- [Problem statement]:
From the listing below, work out how many lines contain "legislador"; the answer is that number and nothing more.

- [Source data]:
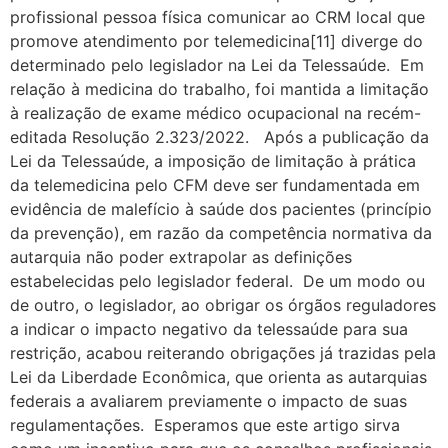
profissional pessoa física comunicar ao CRM local que
promove atendimento por telemedicina[11] diverge do
determinado pelo legislador na Lei da Telessaúde. Em
relação à medicina do trabalho, foi mantida a limitação
à realização de exame médico ocupacional na recém-
editada Resolução 2.323/2022. Após a publicação da
Lei da Telessaúde, a imposição de limitação à prática
da telemedicina pelo CFM deve ser fundamentada em
evidência de malefício à saúde dos pacientes (princípio
da prevenção), em razão da competência normativa da
autarquia não poder extrapolar as definições
estabelecidas pelo legislador federal. De um modo ou
de outro, o legislador, ao obrigar os órgãos reguladores
a indicar o impacto negativo da telessaúde para sua
restrição, acabou reiterando obrigações já trazidas pela
Lei da Liberdade Econômica, que orienta as autarquias
federais a avaliarem previamente o impacto de suas
regulamentações. Esperamos que este artigo sirva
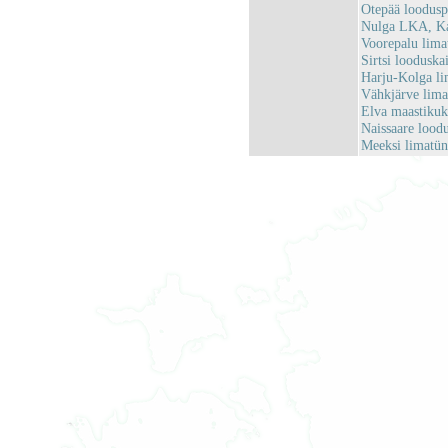
Otepää loodus
Nulga LKA, Ka
Voorepalu lim
Sirtsi loodusk
Harju-Kolga l
Vähkjärve lim
Elva maastiku
Naissaare loo
Meeksi limatü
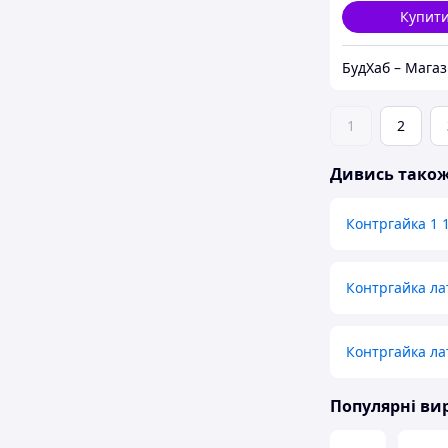
Купит
1
2
Дивись тако
Контргайка 1 
Контргайка ла
Контргайка ла
Популярні в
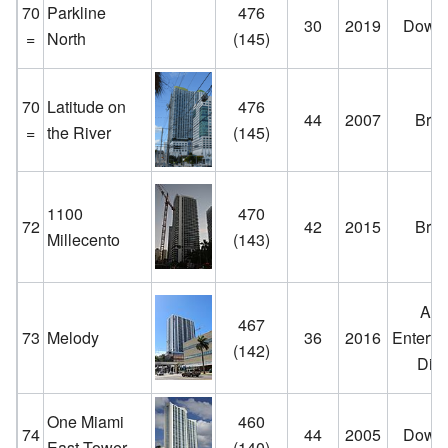
70
Parkline
476
30
2019
Down
=
North
(145)
70
Latitude on
476
44
2007
Brick
=
the River
(145)
1100
470
72
42
2015
Brick
Millecento
(143)
Art
467
73
Melody
36
2016
Enterta
(142)
Distr
One Miami
460
74
44
2005
Down
East Tower
(140)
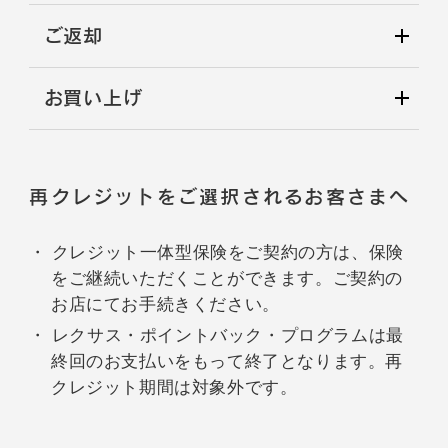
ご返却
お買い上げ
再クレジットをご選択されるお客さまへ
クレジット一体型保険をご契約の方は、保険
をご継続いただくことができます。ご契約の
お店にてお手続きください。
レクサス・ポイントバック・プログラムは最
終回のお支払いをもって終了となります。再
クレジット期間は対象外です。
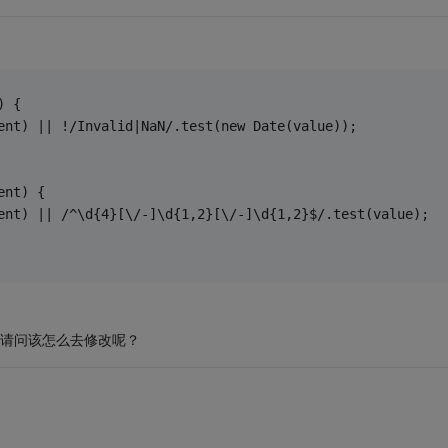
) {
ement) || !/Invalid|NaN/.test(new Date(value));
ent) {
ement) || /^\d{4}[\/-]\d{1,2}[\/-]\d{1,2}$/.test(value);
找到了，请问该怎么去修改呢？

- [Written answer]:
3